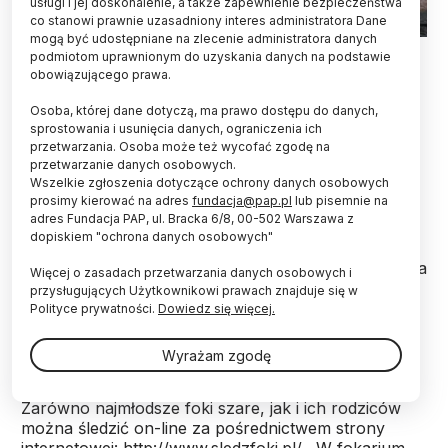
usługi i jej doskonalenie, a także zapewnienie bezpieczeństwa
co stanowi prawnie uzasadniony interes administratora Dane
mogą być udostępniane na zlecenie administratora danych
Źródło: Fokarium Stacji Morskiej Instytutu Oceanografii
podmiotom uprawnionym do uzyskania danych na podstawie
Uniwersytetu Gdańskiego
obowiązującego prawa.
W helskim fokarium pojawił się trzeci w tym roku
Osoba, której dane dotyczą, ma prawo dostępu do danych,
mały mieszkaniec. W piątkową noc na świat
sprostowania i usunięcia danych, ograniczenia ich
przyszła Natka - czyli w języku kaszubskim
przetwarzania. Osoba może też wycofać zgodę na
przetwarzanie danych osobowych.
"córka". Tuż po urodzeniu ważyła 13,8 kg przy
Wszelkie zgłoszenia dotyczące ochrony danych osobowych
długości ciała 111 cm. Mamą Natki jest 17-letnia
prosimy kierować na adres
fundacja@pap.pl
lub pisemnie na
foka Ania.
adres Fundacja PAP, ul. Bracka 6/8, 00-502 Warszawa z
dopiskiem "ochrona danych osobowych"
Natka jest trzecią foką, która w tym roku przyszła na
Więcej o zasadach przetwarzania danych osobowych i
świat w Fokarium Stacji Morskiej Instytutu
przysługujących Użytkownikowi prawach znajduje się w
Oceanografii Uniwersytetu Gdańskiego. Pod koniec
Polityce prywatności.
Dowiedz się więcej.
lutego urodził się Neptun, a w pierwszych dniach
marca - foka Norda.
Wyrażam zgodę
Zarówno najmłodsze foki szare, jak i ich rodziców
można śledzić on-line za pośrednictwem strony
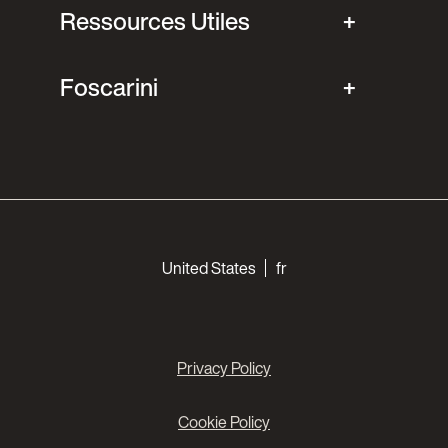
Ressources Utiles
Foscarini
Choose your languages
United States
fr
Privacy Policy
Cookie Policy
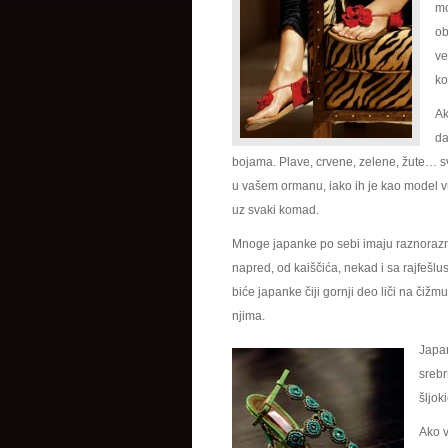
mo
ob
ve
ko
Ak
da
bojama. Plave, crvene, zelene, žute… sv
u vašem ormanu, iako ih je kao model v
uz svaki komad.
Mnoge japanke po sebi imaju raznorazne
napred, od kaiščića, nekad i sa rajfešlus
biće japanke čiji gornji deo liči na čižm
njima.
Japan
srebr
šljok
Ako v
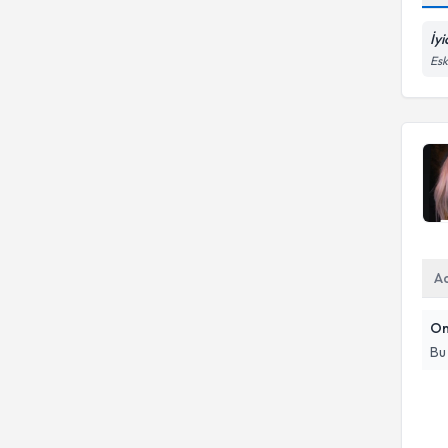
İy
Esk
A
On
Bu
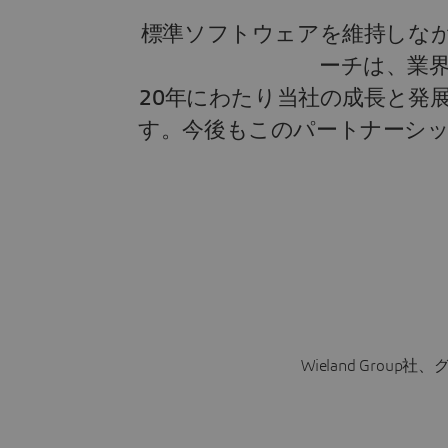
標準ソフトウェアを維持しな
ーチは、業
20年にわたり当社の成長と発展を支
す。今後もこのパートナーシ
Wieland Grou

__Exercise aim__
In the copy, include every line of the entries above exactly and none of the pictures.

__Answer__
usługi i jej doskonalenie, a także zapewnienie bezpieczeństwa
co stanowi prawnie uzasadniony interes administratora Dane
mogą być udostępniane na zlecenie administratora danych
Źródło: Fokarium Stacji Morskiej Instytutu Oceanografii
podmiotom uprawnionym do uzyskania danych na podstawie
Uniwersytetu Gdańskiego
obowiązującego prawa.
W helskim fokarium pojawił się trzeci w tym roku
Osoba, której dane dotyczą, ma prawo dostępu do danych,
mały mieszkaniec. W piątkową noc na świat
sprostowania i usunięcia danych, ograniczenia ich
przyszła Natka - czyli w języku kaszubskim
przetwarzania. Osoba może też wycofać zgodę na
przetwarzanie danych osobowych.
"córka". Tuż po urodzeniu ważyła 13,8 kg przy
Wszelkie zgłoszenia dotyczące ochrony danych osobowych
długości ciała 111 cm. Mamą Natki jest 17-letnia
prosimy kierować na adres
fundacja@pap.pl
lub pisemnie na
foka Ania.
adres Fundacja PAP, ul. Bracka 6/8, 00-502 Warszawa z
dopiskiem "ochrona danych osobowych"
Natka jest trzecią foką, która w tym roku przyszła na
Więcej o zasadach przetwarzania danych osobowych i
świat w Fokarium Stacji Morskiej Instytutu
przysługujących Użytkownikowi prawach znajduje się w
Oceanografii Uniwersytetu Gdańskiego. Pod koniec
Polityce prywatności.
Dowiedz się więcej.
lutego urodził się Neptun, a w pierwszych dniach
marca - foka Norda.
Wyrażam zgodę
Zarówno najmłodsze foki szare, jak i ich rodziców
można śledzić on-line za pośrednictwem strony
Ressources Utiles
Foscarini
Choose your languages
United States
fr
Privacy Policy
Cookie Policy
mo
ob
ve
ko
Ak
da
bojama. Plave, crvene, zelene, žute… sv
u vašem ormanu, iako ih je kao model v
uz svaki komad.
Mnoge japanke po sebi imaju raznorazne
napred, od kaiščića, nekad i sa rajfešlus
biće japanke čiji gornji deo liči na čižm
njima.
Japan
srebr
šljok
Ako v
İy
Esk
A
On
Bu
標準ソフトウェアを維持しな
ーチは、業
20年にわたり当社の成長と発展を支
す。今後もこのパートナーシ
Wieland Grou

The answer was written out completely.